Cuando se abre el telón, se cierra una realidad. Los reflectores apuntan solo a ella. Los ojos de miles de personas se posan sobre el escenario y la euforia de los aplausos se siente en cada rincón del teatro.
Su cabello estaba perfectamente atado en un rodete y se había puesto una pequeña corona de flores al rededor de la cabeza. El vestido blanco y amarillo le rozaba las rodillas. Las puntas estaban atadas perfectamente hasta su tobillo y una pequeña parte de la cinta le rozaba la suela.
Con su hermana en la primera fila y su pequeña hija en brazos de la directora, comenzó a bailar. Se desplegaba con suma elegancia a lo largo de todo el escenario. Hacía piruetas y trucos que solo con años de práctica se lograban completar. Había dispuesto su vida a la danza y en ese momento sintió que todo el esfuerzo había valido la pena. Su rostro irradiaba felicidad y emoción. Los que la conocían podían ver el orgullo en cada uno de sus pasos.
Luego de dos minutos aquella cinta que le rozaba la suela comenzó a molestar. Se trabó en un par de giros y rogó para que el público conocedor no se percatara de ello. Le habían advertido de los fallos del piso, algunas maderas estaban salidas y le aconsejaron posponer la función para una semana más adelante. Ella no quiso fallarle a su público.

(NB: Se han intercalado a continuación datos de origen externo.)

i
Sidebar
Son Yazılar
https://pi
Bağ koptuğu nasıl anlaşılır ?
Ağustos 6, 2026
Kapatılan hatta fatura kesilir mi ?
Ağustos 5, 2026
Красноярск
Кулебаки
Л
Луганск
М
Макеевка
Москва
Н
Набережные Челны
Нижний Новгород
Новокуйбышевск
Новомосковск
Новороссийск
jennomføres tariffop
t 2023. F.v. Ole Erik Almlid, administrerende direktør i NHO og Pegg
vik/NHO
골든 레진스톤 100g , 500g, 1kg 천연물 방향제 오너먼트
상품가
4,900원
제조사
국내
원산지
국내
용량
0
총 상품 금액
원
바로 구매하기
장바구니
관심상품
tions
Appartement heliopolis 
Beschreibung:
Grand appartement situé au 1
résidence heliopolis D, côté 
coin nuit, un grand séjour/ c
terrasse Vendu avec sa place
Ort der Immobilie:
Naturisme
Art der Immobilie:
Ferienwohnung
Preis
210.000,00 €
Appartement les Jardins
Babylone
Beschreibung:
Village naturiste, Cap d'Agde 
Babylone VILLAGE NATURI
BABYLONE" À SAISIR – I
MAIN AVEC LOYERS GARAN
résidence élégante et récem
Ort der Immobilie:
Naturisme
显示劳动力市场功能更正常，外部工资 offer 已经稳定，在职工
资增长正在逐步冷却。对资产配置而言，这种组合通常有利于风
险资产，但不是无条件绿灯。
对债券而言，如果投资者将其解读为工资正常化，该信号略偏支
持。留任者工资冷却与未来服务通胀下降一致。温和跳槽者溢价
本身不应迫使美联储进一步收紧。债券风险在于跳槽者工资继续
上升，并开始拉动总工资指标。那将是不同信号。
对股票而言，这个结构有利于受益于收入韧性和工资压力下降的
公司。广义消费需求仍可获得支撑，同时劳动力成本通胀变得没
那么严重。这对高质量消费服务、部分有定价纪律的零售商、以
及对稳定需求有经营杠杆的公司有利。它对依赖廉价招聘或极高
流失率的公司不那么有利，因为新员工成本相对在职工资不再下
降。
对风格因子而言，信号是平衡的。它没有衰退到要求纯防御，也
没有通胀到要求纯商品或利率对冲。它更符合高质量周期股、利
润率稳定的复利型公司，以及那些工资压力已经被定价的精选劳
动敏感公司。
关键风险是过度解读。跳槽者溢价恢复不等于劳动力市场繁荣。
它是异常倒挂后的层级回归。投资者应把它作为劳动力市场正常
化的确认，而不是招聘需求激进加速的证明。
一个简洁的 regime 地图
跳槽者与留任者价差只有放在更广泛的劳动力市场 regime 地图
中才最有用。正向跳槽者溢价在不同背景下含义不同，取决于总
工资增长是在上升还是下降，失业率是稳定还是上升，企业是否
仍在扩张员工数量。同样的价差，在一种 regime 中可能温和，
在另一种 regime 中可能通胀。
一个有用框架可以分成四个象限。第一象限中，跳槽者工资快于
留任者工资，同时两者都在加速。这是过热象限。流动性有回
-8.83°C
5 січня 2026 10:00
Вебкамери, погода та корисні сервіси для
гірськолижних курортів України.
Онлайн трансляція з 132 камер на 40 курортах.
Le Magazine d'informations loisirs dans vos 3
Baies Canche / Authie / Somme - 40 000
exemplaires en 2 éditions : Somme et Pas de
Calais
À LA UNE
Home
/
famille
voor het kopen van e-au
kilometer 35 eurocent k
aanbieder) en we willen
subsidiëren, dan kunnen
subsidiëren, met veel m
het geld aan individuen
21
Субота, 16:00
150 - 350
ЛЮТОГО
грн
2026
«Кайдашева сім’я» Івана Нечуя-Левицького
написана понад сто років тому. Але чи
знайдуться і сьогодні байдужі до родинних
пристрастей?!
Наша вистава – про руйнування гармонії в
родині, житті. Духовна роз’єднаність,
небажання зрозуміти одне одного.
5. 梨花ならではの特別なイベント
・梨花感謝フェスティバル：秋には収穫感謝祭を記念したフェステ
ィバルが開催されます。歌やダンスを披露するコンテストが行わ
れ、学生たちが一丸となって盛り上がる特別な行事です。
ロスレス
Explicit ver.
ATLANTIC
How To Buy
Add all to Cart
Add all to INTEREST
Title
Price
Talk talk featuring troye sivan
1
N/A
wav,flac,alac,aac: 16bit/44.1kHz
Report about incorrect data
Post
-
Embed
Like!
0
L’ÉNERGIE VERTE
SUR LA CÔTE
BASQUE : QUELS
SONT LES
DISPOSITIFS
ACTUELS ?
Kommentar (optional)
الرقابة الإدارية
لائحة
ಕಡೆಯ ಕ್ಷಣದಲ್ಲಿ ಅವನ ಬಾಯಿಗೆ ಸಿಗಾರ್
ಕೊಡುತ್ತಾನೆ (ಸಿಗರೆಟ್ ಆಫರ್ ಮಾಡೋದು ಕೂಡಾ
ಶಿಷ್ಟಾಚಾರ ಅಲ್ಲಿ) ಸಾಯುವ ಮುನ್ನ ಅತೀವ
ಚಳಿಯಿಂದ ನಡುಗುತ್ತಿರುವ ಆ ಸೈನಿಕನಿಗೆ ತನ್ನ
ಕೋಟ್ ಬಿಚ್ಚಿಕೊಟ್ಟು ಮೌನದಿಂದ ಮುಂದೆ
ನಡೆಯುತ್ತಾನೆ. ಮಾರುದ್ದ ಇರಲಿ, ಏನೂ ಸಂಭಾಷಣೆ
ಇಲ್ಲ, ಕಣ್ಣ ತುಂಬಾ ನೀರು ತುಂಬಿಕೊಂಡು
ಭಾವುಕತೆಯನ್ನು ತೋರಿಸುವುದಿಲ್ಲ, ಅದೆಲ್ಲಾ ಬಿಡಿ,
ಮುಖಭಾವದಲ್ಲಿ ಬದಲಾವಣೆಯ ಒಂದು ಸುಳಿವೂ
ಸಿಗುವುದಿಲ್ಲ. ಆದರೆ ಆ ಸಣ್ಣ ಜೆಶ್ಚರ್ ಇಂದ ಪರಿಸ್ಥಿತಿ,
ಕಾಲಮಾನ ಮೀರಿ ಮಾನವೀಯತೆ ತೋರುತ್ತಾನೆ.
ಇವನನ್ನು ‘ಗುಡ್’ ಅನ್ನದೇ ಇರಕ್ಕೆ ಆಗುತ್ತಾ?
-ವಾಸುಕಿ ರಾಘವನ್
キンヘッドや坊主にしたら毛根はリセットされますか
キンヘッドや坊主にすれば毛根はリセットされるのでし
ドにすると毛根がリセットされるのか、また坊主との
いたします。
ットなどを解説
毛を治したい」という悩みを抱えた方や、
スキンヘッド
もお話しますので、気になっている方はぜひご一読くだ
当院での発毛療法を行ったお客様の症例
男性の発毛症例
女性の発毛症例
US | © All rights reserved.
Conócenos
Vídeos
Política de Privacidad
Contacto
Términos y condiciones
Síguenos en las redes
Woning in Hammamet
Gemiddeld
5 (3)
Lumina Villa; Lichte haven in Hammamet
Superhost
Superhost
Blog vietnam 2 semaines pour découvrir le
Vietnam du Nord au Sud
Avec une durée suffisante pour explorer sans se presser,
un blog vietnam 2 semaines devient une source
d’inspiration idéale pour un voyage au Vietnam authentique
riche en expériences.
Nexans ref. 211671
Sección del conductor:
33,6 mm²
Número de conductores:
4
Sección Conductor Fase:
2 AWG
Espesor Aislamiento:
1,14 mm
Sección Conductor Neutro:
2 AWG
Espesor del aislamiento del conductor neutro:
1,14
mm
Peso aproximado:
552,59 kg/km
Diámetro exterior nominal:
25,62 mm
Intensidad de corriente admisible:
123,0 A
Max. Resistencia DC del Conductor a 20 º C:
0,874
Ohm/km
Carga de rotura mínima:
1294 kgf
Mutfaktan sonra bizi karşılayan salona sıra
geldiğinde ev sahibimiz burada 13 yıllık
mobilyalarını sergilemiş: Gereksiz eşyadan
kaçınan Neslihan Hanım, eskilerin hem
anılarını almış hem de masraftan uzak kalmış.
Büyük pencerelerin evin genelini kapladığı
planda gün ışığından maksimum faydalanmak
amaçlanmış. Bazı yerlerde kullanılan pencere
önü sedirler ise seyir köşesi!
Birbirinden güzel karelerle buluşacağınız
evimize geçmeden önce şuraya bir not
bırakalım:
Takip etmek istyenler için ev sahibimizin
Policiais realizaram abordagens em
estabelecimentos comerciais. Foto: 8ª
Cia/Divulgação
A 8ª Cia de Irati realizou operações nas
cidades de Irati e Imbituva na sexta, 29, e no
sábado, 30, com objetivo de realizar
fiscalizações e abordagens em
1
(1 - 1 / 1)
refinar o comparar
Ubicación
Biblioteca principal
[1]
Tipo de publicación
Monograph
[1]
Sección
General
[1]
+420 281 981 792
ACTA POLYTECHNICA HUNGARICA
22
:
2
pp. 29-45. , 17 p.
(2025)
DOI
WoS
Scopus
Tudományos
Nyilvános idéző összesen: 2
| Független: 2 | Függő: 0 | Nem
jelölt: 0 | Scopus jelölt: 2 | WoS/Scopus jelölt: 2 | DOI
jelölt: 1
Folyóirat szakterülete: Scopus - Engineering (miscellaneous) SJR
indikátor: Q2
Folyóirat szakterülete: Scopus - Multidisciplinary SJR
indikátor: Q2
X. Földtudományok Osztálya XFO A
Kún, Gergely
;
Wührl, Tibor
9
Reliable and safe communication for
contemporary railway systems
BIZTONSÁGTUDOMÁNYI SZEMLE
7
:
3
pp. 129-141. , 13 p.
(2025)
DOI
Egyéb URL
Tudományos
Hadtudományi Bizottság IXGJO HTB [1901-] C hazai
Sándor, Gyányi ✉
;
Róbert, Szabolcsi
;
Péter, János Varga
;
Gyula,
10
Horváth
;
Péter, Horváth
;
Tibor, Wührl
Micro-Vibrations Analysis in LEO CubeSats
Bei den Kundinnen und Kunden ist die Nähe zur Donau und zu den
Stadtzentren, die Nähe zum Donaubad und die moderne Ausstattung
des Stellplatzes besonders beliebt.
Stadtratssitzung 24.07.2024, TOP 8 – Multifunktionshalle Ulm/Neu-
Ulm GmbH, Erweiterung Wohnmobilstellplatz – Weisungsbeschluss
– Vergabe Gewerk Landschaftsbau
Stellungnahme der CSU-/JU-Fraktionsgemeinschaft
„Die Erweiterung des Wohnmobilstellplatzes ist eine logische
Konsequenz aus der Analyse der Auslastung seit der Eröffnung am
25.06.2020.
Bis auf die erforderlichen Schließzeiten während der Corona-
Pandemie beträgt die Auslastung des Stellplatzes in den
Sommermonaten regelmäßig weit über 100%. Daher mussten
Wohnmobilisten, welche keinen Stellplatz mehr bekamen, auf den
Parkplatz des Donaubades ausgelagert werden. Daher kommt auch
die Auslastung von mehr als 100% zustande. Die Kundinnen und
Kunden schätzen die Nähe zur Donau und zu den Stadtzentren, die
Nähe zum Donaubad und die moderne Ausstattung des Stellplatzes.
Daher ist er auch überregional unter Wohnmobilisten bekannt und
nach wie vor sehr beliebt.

Cayó. Fue un golpe seco en la nuca. Su pie quedo enroscado en una tabla del escenario y las muñecas se le fueron hacia atrás. El dolor era incesante. La ambulancia se dirigía con rapidez hacia el hospital, pero ella veía cada vez menos.
De pronto vio negro y solo pudo pensar. Pensar en su carrera, en su hija, en su hermana, en sus futuros proyectos, en los premios, en el público. Dejó de pensar, dejó de ver.
Su cuerpo quedó tendido sobre la camilla, pero su alma seguía bailando por las calles de la ciudad. Habría sido un honor verla bailar, solo espero que los testigos fueran conscientes del arte que habían presenciado.